Set down, exactly and in full, the line holding "Калькулятор" and all the lines after it until the listing ends, and nothing else.
=======
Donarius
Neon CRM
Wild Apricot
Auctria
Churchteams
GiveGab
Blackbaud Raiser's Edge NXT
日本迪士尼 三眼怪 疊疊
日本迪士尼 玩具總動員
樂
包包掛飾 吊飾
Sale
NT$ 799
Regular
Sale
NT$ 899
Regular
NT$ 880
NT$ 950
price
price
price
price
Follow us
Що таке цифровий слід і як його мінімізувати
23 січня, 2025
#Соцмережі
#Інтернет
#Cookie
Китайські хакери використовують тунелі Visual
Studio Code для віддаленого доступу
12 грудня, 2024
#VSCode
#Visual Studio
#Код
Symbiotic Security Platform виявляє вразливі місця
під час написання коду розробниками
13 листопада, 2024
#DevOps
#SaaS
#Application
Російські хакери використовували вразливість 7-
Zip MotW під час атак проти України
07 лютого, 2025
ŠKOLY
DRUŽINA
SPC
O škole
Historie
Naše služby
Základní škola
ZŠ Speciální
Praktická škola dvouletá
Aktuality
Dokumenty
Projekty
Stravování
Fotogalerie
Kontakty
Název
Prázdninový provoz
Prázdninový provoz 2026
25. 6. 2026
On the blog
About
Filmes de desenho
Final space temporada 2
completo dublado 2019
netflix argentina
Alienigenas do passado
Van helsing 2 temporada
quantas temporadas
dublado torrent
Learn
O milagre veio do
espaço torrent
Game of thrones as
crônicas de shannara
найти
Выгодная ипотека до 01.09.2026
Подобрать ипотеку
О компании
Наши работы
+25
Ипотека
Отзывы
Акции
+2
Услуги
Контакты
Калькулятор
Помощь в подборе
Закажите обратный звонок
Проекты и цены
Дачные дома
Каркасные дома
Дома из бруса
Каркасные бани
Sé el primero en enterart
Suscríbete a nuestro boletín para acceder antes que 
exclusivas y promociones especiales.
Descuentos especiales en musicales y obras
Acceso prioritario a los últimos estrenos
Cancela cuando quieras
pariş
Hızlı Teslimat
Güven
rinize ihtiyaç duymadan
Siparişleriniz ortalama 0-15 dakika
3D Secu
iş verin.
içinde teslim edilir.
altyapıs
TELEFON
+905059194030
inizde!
=======
RESULT FOR THIS EXERCISE →
Калькулятор
Помощь в подборе
Закажите обратный звонок
Проекты и цены
Дачные дома
Каркасные дома
Дома из бруса
Каркасные бани
Sé el primero en enterart
Suscríbete a nuestro boletín para acceder antes que 
exclusivas y promociones especiales.
Descuentos especiales en musicales y obras
Acceso prioritario a los últimos estrenos
Cancela cuando quieras
pariş
Hızlı Teslimat
Güven
rinize ihtiyaç duymadan
Siparişleriniz ortalama 0-15 dakika
3D Secu
iş verin.
içinde teslim edilir.
altyapıs
TELEFON
+905059194030
inizde!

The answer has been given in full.